Il calore delle piccole cose, la spontaneità dei gesti e la sincerità dei messaggi della gente comune. E’ con questo mix di sentimenti domestici e di vicinanza emotiva che l’Irpinia dei piccoli comuni approda a Roma per portare il suo contributo di pace. E lo dona ad una donna che, da qualche mese a questa parte, è diventata simbolo dell’Italia pacifista. Giuliana Sgrena. Ad incontrarla, oggi pomeriggio nella sua abitazione a Roma, il sindaco di Sperone, organizzatore dell’iniziativa, Salvatore Alaia, in compagnia del primo cittadino di Marzano di Nola, Franco Addeo, degli assessori comunali, Mario Montanile ad Avella e Giovanni Torino a Marzano. Un incontro intimo, volano per una prossima visita della giornalista de ‘Il Manifesto’ in Irpinia.
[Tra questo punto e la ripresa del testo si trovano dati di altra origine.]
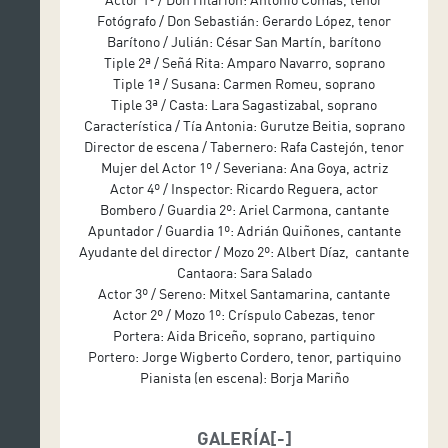
Introductory and adapted text: Álvaro Tato
Fotógrafo / Don Sebastián: Gerardo López, tenor
Scenography: Nicolás Boni
Barítono / Julián: César San Martín, barítono
Lighting design: Albert Faura
Tiple 2ª / Señá Rita: Amparo Navarro, soprano
Costume design: Gabriela Salaverri
Tiple 1ª / Susana: Carmen Romeu, soprano
Tiple 3ª / Casta: Lara Sagastizabal, soprano
Choir conductor: Miguel Ángel Arqued
Característica / Tía Antonia: Gurutze Beitia, soprano
Produced by Teatro de la Zarzuela
Director de escena / Tabernero: Rafa Castejón, tenor
Mujer del Actor 1º / Severiana: Ana Goya, actriz
Actor 4º / Inspector: Ricardo Reguera, actor
Bombero / Guardia 2º: Ariel Carmona, cantante
Apuntador / Guardia 1º: Adrián Quiñones, cantante
Ayudante del director / Mozo 2º: Albert Díaz, cantante
Cantaora: Sara Salado
Actor 3º / Sereno: Mitxel Santamarina, cantante
Actor 2º / Mozo 1º: Críspulo Cabezas, tenor
Portera: Aida Briceño, soprano, partiquino
Portero: Jorge Wigberto Cordero, tenor, partiquino
Pianista (en escena): Borja Mariño
GALERÍA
Una terra che ha avuto modo di scoprire nei suoi tratti gentili e calorosi, proprio grazie all’iniziativa messa in campo dagli amministratori del Vallo Lauro-Baianese. “Adesso – spiega Giuliana, in un’intervista alla redazione – questo impegno a favore della pace deve continuare. Deve diventare una cultura sedimentata su cui si può fare leva. Per questo, sono ben felice di testimoniare la mia partecipazione a manifestazioni come quella irpina. D’altronde, sono veramente commossa per il supporto degli italiani, soprattutto per i messaggi dei bambini. E da questa esperienza ho potuto cogliere tutto il calore e la solidarietà del Sud”. (a.m.)